(ABOUT THIS EXERCISE) In the listing below, count every line that contains "switch". Give nothing but the number.

[Opening DATA SUPPLIED section]

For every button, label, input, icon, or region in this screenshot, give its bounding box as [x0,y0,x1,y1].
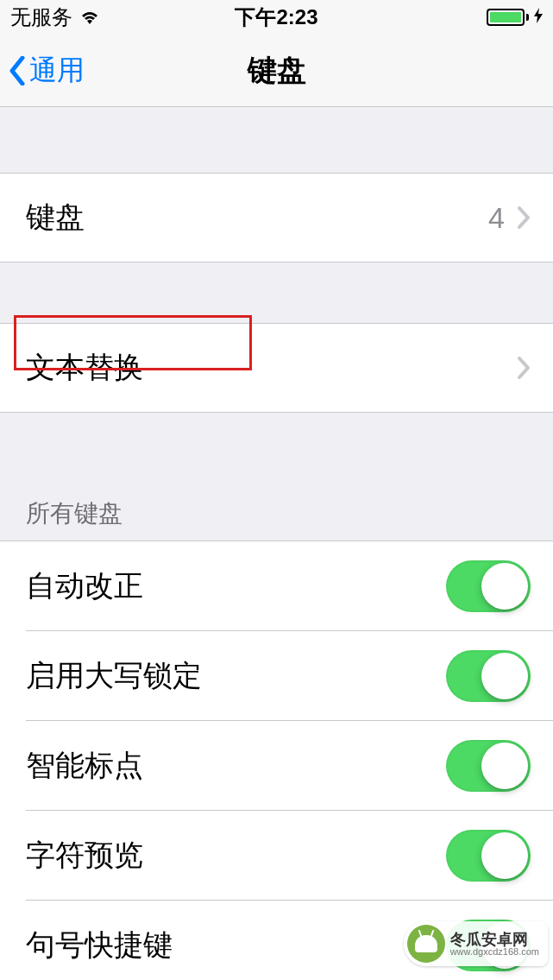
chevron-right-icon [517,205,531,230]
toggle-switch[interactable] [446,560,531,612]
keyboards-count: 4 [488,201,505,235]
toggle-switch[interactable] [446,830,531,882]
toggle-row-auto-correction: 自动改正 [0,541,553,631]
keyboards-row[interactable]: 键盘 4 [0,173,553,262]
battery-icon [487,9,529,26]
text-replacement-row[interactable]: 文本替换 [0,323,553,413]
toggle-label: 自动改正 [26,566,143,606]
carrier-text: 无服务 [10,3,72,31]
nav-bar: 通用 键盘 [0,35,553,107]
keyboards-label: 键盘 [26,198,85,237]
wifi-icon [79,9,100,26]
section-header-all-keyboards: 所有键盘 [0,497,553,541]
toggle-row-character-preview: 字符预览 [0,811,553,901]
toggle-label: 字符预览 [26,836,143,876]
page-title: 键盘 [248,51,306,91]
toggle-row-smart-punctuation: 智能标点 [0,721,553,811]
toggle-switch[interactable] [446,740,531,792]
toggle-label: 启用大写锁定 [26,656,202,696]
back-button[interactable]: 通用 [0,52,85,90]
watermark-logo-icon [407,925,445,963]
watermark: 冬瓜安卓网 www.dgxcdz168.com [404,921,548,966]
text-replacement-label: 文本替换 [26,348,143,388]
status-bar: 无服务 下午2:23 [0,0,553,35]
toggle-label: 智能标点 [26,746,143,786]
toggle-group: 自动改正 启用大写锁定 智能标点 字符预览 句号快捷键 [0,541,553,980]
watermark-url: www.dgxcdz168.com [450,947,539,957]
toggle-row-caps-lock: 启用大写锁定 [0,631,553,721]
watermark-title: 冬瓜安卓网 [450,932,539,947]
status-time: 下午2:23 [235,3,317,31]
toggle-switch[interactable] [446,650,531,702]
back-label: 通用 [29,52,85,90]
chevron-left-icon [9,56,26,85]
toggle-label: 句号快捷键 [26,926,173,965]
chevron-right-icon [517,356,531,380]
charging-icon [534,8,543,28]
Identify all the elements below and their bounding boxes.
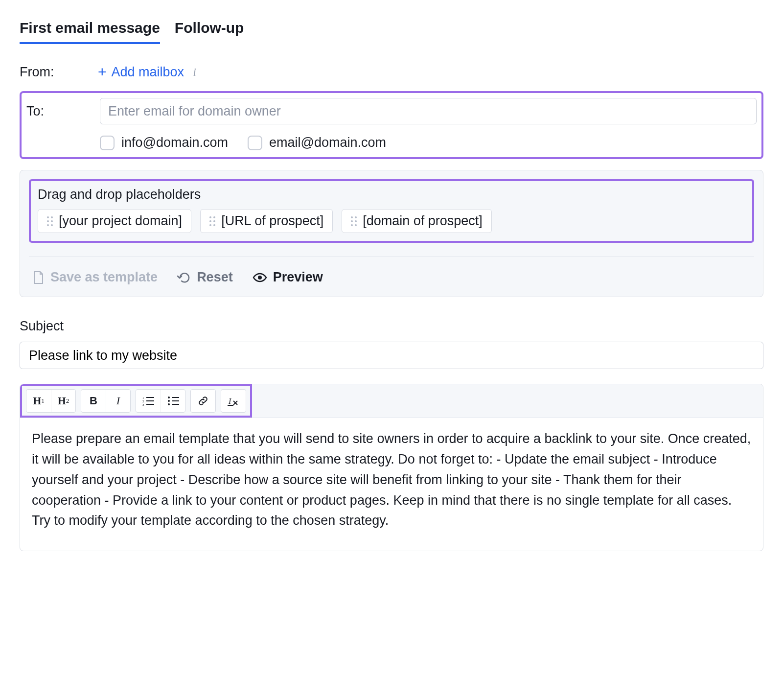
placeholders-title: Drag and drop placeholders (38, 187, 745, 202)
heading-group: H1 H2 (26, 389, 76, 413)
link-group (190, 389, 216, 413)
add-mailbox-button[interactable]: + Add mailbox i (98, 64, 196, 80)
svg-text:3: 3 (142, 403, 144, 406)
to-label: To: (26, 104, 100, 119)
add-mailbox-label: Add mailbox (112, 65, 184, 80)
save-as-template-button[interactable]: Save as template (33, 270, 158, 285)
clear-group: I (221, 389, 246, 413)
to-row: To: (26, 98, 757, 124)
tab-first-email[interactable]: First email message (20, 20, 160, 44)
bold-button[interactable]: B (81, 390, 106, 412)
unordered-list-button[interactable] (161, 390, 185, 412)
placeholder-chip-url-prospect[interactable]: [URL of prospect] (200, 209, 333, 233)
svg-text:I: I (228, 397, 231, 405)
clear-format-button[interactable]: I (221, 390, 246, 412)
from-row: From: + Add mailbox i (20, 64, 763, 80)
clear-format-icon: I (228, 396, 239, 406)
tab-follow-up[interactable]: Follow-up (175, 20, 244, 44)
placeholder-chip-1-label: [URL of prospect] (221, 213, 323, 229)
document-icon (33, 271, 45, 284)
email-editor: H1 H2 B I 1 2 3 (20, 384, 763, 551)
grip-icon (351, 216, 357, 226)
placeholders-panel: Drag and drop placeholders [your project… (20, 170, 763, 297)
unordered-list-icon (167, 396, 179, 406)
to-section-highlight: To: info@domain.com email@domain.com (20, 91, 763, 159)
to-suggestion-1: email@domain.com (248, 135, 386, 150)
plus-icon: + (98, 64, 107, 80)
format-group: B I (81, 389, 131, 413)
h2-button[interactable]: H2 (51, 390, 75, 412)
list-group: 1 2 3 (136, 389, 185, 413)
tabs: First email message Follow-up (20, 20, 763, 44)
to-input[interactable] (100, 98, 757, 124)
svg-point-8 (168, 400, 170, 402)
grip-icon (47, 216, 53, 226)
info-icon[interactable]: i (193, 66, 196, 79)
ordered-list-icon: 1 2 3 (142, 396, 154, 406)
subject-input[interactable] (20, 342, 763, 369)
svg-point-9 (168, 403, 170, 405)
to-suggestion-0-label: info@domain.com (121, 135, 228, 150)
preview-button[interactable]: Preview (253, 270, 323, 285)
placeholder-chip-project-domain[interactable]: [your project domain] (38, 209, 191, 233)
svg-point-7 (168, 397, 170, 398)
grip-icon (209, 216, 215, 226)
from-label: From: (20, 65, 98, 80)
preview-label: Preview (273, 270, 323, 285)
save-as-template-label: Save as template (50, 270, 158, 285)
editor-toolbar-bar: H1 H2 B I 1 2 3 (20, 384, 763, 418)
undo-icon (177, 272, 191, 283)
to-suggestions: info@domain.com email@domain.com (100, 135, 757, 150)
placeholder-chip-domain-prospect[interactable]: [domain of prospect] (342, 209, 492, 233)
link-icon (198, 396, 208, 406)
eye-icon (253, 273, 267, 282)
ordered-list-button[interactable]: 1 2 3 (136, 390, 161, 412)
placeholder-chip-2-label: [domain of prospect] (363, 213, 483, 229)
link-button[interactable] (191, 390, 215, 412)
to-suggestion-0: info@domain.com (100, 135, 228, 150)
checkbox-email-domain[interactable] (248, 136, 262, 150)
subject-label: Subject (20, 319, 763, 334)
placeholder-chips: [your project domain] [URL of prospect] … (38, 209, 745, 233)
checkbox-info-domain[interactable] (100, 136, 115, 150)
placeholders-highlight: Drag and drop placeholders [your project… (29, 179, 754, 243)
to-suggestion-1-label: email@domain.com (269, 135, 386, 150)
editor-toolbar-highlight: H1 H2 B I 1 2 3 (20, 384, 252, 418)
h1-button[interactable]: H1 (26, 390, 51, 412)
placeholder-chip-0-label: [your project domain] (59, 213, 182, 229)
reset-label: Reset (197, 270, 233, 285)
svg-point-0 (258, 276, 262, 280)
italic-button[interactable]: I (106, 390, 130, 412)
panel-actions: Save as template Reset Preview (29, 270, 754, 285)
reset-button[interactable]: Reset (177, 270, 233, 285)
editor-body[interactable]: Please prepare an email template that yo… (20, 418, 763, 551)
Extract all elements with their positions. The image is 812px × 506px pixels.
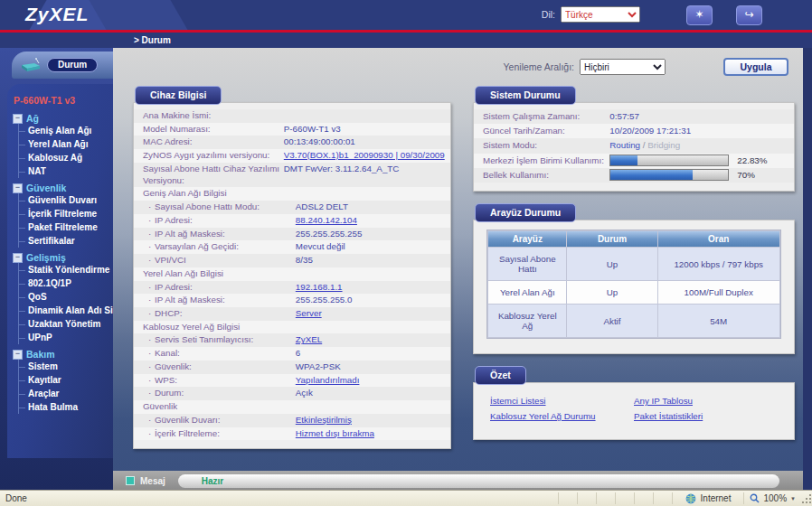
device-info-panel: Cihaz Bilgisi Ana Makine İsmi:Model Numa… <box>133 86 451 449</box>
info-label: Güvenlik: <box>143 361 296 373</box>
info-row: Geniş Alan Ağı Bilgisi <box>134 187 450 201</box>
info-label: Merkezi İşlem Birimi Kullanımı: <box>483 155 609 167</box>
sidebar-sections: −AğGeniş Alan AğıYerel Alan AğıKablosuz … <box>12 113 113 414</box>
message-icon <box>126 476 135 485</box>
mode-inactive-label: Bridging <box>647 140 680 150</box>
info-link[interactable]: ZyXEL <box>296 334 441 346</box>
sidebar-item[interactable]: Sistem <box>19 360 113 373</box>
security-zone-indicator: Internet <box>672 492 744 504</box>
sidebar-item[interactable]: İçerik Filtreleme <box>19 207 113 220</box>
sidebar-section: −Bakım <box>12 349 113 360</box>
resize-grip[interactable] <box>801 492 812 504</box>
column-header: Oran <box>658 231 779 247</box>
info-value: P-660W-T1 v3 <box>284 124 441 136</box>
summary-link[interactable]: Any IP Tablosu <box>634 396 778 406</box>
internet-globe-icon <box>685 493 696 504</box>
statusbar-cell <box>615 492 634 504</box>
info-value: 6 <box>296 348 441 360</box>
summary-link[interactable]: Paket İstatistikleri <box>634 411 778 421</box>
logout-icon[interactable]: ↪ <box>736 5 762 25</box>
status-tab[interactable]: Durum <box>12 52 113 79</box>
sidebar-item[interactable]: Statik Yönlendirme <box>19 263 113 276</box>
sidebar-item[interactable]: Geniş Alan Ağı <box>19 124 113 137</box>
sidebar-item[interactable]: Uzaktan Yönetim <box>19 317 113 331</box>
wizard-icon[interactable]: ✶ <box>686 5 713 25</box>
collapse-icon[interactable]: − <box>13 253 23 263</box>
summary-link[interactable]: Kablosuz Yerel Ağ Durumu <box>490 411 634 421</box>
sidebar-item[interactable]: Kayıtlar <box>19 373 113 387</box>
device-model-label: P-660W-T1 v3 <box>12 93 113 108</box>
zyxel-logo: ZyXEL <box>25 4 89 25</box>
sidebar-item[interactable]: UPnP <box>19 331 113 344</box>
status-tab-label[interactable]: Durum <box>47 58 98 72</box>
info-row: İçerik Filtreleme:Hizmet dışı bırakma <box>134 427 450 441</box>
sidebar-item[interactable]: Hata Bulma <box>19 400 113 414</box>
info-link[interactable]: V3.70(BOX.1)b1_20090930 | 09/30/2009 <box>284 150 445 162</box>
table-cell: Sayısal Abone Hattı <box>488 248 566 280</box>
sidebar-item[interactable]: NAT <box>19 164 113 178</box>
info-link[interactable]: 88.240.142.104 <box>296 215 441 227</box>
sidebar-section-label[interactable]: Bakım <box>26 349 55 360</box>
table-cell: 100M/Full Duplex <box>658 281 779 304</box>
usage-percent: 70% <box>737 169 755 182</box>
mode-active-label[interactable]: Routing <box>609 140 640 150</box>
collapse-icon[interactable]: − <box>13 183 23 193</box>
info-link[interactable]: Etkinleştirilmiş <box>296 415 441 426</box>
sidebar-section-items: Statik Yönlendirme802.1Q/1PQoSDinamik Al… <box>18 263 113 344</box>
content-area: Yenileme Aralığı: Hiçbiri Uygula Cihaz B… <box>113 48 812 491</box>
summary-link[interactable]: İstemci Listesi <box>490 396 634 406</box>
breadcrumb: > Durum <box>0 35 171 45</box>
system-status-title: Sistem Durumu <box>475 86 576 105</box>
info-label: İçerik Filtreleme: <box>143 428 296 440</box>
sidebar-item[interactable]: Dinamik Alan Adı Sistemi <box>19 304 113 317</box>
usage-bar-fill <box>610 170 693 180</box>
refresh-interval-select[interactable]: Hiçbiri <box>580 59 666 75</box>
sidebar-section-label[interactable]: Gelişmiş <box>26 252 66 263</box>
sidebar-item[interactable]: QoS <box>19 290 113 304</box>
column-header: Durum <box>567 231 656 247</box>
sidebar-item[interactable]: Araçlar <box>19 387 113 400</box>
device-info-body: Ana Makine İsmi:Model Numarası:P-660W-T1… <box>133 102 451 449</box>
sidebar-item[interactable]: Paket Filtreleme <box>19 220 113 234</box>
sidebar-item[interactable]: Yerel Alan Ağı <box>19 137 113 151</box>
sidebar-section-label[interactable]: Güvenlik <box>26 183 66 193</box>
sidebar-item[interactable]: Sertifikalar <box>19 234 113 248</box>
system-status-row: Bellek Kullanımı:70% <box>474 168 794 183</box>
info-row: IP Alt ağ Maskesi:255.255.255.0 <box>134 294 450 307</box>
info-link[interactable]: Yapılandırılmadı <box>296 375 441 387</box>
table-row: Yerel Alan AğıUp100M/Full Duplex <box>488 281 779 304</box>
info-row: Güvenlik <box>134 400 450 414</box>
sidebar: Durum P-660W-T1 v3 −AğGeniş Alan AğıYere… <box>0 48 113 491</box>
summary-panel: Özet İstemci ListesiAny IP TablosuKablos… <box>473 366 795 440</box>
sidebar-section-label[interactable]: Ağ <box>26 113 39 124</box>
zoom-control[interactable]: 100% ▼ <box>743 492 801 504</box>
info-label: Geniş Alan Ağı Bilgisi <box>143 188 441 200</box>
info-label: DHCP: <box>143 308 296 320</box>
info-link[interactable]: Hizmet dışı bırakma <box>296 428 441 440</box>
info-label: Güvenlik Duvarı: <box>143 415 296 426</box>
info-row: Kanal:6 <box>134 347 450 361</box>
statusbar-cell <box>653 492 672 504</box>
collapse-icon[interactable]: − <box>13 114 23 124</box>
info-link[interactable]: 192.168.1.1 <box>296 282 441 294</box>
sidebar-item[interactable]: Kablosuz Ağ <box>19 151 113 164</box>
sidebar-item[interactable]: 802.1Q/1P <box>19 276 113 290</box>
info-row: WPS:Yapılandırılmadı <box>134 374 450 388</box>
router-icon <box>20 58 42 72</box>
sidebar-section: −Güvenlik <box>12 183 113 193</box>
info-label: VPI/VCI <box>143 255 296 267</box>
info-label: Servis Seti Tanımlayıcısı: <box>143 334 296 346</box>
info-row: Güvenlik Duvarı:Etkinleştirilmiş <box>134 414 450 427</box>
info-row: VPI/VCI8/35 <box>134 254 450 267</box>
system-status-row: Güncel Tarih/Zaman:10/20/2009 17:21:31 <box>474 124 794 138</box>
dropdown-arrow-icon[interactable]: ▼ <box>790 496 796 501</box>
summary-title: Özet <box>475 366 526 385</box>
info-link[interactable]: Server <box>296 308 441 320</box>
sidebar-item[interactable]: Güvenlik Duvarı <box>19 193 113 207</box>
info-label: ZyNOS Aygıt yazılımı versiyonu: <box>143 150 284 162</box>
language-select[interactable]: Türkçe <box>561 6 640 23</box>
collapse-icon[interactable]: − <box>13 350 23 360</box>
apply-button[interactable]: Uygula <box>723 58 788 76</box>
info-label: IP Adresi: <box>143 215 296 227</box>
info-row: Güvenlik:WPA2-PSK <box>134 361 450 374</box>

[Closing DATA SUPPLIED section]

(EXERCISE RESULT) 4